As a supervising attorney at The Bronx Defenders, Venhuizen fights for the rights of parents accused by the state of neglect or abuse.

According to the Center for the Study of Social Policy, poverty is still the greatest threat to child well-being and the best predictor of abuse and neglect. And according to the 2010 U.S. Census, the South Bronx is the poorest district in America, with more than 50 percent of the population experiencing high or extreme poverty.

“I represent indigent clients, and things are often not as they appear on paper,” she said. “Poverty can often be confused as neglect.”

This is where the Bronx Defenders, a public defense non-profit that provides holistic services to low-income people, comes in.

“I try to remind people that my clients are human beings,” Venhuizen said. “They struggle with things that a lot of us haven’t had to struggle with, so behind situations that might sound terrible are actually some incredible people who really love their children.”

Growing up in Manhattan, Montana, Venhuizen was not exposed to urban issues occurring in big cities like New York. As a student at Calvin, she said she was challenged to think through things in a Christian way.

“Calvin prepared me well,” she said. “It gave me exposure to different possibilities and pushed me to look outside of myself.”

Venhuizen volunteered at Big Brothers Big Sisters of America in Grand Rapids and spent a semester in Washington D.C. working for Amnesty International.

Those experiences prompted her to spend a year doing volunteer work at an orphanage in Palestine before pursuing law school at New York University. A six-month volunteer term at The Bronx Defenders following her graduation from NYU has turned into nearly a decade of serving the underserved in New York.
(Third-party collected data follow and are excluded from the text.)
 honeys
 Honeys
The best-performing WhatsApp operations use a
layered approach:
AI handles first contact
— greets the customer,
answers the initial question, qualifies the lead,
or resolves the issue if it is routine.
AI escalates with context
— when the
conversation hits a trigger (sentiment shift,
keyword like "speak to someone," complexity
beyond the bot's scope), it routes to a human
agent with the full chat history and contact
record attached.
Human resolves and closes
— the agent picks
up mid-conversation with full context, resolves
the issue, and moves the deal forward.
“My work has forced me to rethink assumptions that I myself had about child welfare, abuse, poverty, neglect, racism,” Venhuizen said. “My clients remind me of ‘the least of these.’ They’re the people society tends to reject: poor, immigrants, minorities; they suffer from addictions, mental illness. They don’t have anyone to fight for them or listen to their voices.
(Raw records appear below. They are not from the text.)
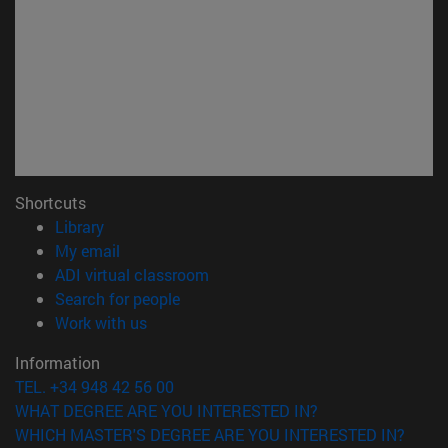
Shortcuts
(opens in new window)
Library
(opens in new window)
My email
(opens in new window)
ADI virtual classroom
(opens in new window)
Search for people
(opens in new window)
Work with us
Information
TEL. +34 948 42 56 00
WHAT DEGREE ARE YOU INTERESTED IN?
WHICH MASTER'S DEGREE ARE YOU INTERESTED IN?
“For many people, the loss of their children exceeds even the loss of their liberty,” she said. “The interference of the state in the intimacy of a family is the largest interference that the state can do.”

Venhuizen fights a system that is four times more likely to put a black child in foster care than a white child. She fights systemic biases. She fights against the path of least resistance: foster care leading to termination of parental rights.

“I feel like I have a vocation, not just a job. Calvin taught me that was something I wanted to look for,” she said. “It's not easy. It requires a lot of empathy, patience, persistence, diligence, listening, and walking through things with a client, but it's important, and God would want people doing it.”